Exposure to particulate matter less than 2.5 micrometers in diameter (PM2.5) for hours to weeks can trigger cardiovascular mortality, with longer exposure increasing the amount of risk [CIRCULATION; Brook,RD; 121(21):2331-2378 (2010)]. A Boston study found that risk of ischemic stroke increased with quantity of PM2.5 from traffic (black carbon and NO2) in the 24 hours preceding the stroke [ARCHIVES OF INTERNAL MEDICINE; Wellenius,GA; 172(3):229-234 (2012)].
PM2.5 promotes cardiovascular disease by increasing inflammation, blood coagulation, arrythmia, atherosclerosis, and endothelial dysfunction [CIRCULATION; Brook,RD; 121(21):2331-2378 (2010)]. Particulate matter can compromise cardiovascular function by both direct contact with the vasculature as well as by indirect effects from the autonomic nervous system [TOXICOLOGY LETTERS; Nelin,TD; 208(3):293-299 (2012)]. The World Health Organization has declared that mortality due to PM2.5 to be the 13th leading cause of death worldwide. The major source of PM2.5 is combustion of fossil fuels (traffic, industry, power generation).

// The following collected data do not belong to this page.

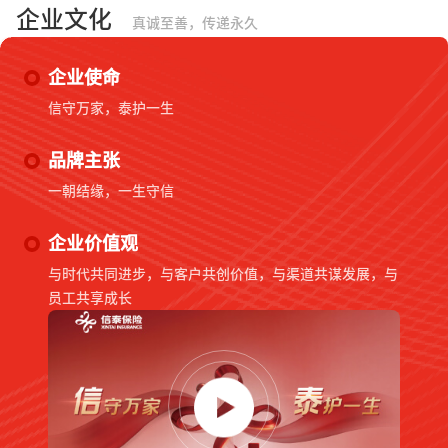
企业文化
真诚至善，传递永久
企业使命
信守万家，泰护一生
品牌主张
一朝结缘，一生守信
企业价值观
与时代共同进步，与客户共创价值，与渠道共谋发展，与
员工共享成长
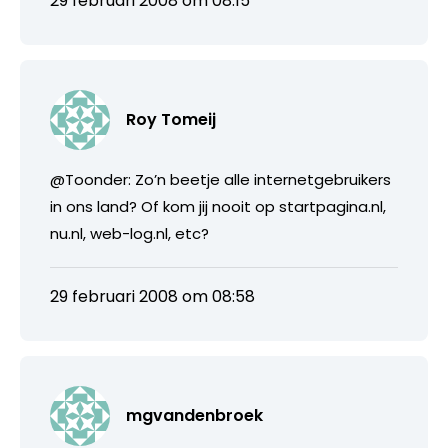
29 februari 2008 om 08:15
Roy Tomeij
@Toonder: Zo’n beetje alle internetgebruikers
in ons land? Of kom jij nooit op startpagina.nl,
nu.nl, web-log.nl, etc?
29 februari 2008 om 08:58
mgvandenbroek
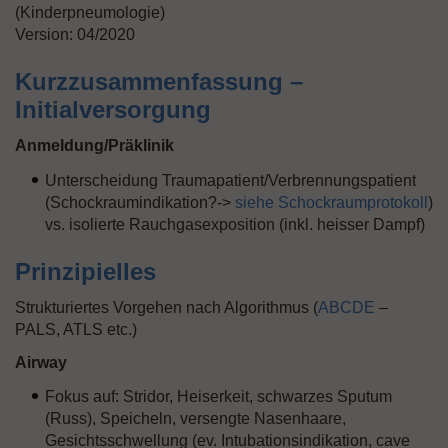
(Kinderpneumologie)
Version: 04/2020
Kurzzusammenfassung –
Initialversorgung
Anmeldung/Präklinik
Unterscheidung Traumapatient/Verbrennungspatient
(Schockraumindikation?->
siehe Schockraumprotokoll
)
vs. isolierte Rauchgasexposition (inkl. heisser Dampf)
Prinzipielles
Strukturiertes Vorgehen nach Algorithmus (
ABCDE
–
PALS, ATLS etc.)
Airway
Fokus auf: Stridor, Heiserkeit, schwarzes Sputum
(Russ), Speicheln, versengte Nasenhaare,
Gesichtsschwellung (ev. Intubationsindikation, cave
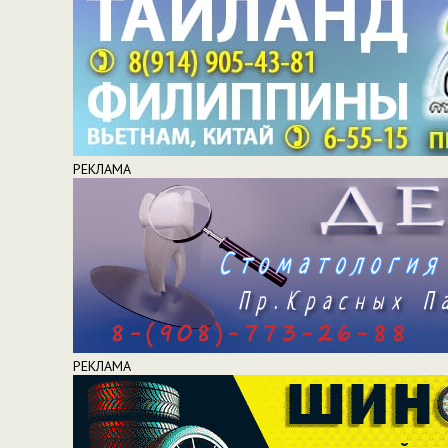
РЕКЛАМА
РЕКЛАМА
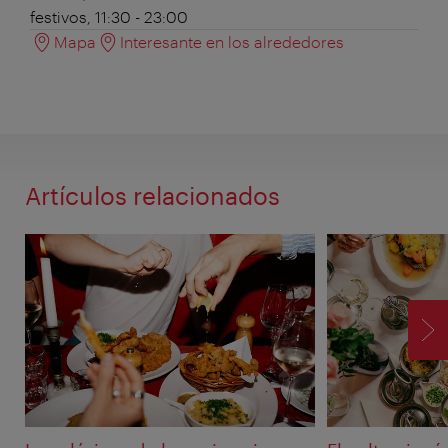
festivos, 11:30 - 23:00
Mapa
Interesante en los alrededores
Artículos relacionados
SI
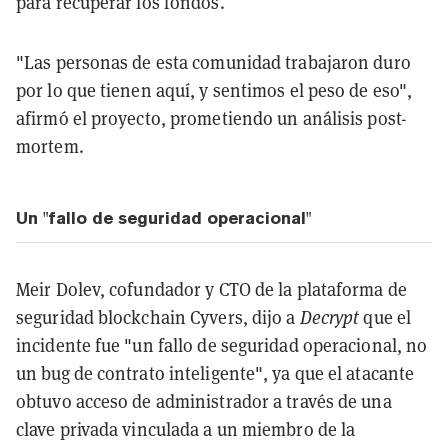
para recuperar los fondos.
"Las personas de esta comunidad trabajaron duro
por lo que tienen aquí, y sentimos el peso de eso",
afirmó el proyecto, prometiendo un análisis post-
mortem.
Un "fallo de seguridad operacional"
Meir Dolev, cofundador y CTO de la plataforma de
seguridad blockchain Cyvers, dijo a
Decrypt
que el
incidente fue "un fallo de seguridad operacional, no
un bug de contrato inteligente", ya que el atacante
obtuvo acceso de administrador a través de una
clave privada vinculada a un miembro de la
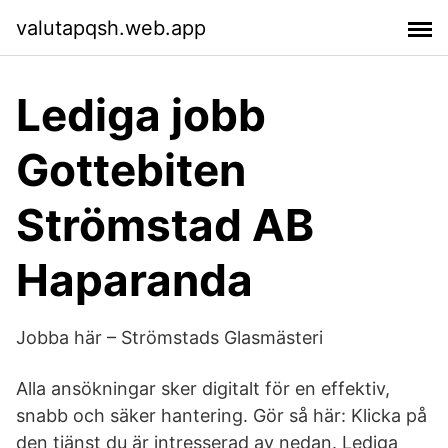
valutapqsh.web.app
Lediga jobb
Gottebiten
Strömstad AB
Haparanda
Jobba här – Strömstads Glasmästeri
Alla ansökningar sker digitalt för en effektiv,
snabb och säker hantering. Gör så här: Klicka på
den tjänst du är intresserad av nedan. Lediga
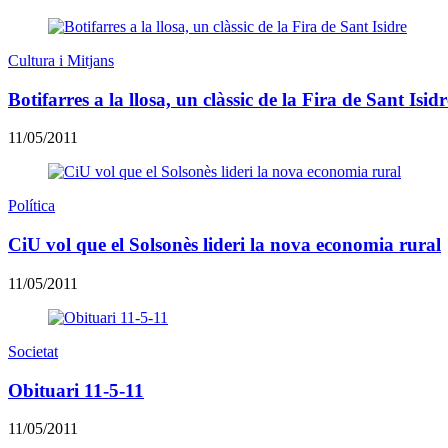
Cultura i Mitjans
Botifarres a la llosa, un clàssic de la Fira de Sant Isidr
11/05/2011
Política
CiU vol que el Solsonès lideri la nova economia rural
11/05/2011
Societat
Obituari 11-5-11
11/05/2011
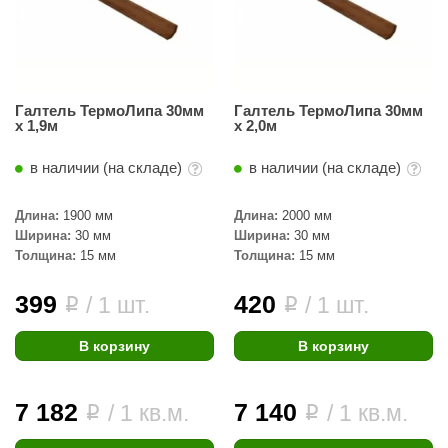
R. KERN
turm
PEKO
Галтель ТермоЛипа 30мм
Галтель ТермоЛипа 30мм
-Snow
х 1,9м
х 2,0м
OLO
в наличии (на складе)
в наличии (на складе)
romawolke
Длина:
1900 мм
Длина:
2000 мм
тна
Ширина:
30 мм
Ширина:
30 мм
Толщина:
15 мм
Толщина:
15 мм
SNOOKER
399
420
/ 1 шт.
/ 1 шт.
i
i
remier
orelli
В корзину
В корзину
ikkurila
7 182
7 140
/ 1 кв.м.
/ 1 кв.м.
i
i
lcon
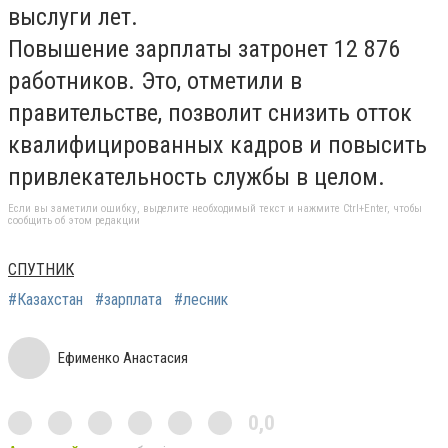
выслуги лет.
Повышение зарплаты затронет 12 876
работников. Это, отметили в
правительстве, позволит снизить отток
квалифицированных кадров и повысить
привлекательность службы в целом.
Если вы заметили ошибку, выделите необходимый текст и нажмите Ctrl+Enter, чтобы
сообщить об этом редакции
СПУТНИК
#Казахстан
#зарплата
#лесник
Ефименко Анастасия
0,0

A European study found an 18 percent increased risk of acute coronary events per 5 microgram/meter3 in PM2.5, where analysis was restricted to PM2.5 concentrations below the European limit value of 25 microgram/meter3 [BMJ; Cesaroni,G; 348:f7412 (2014)]. A nationwide survey in the United States found that cardiovascular and respiratory hospitalizations associated with PM2.5 were highest where particles had the highest concentration of nickel and vanadium [AMERICAN JOURNAL OF RESIRATORY CRITICAL CARE MEDICINE; Bell,ML; 179:1115-1120 (2009)].
Diabetics have been shown to be particularly vulnerable to endothelial dysfunction from exposure to urban pollution [CIRCULATION; O'Neill,MS; 111(22):2913-2920 (2005)]. Endothelial dysfunction is associated with insulin resistance [CIRCULATION; Kim,J; 113(15):1888-1904 (2006)] as well as with cardiovascular disease.
The US government website Air Now provides an assessment of air quality all over the United States.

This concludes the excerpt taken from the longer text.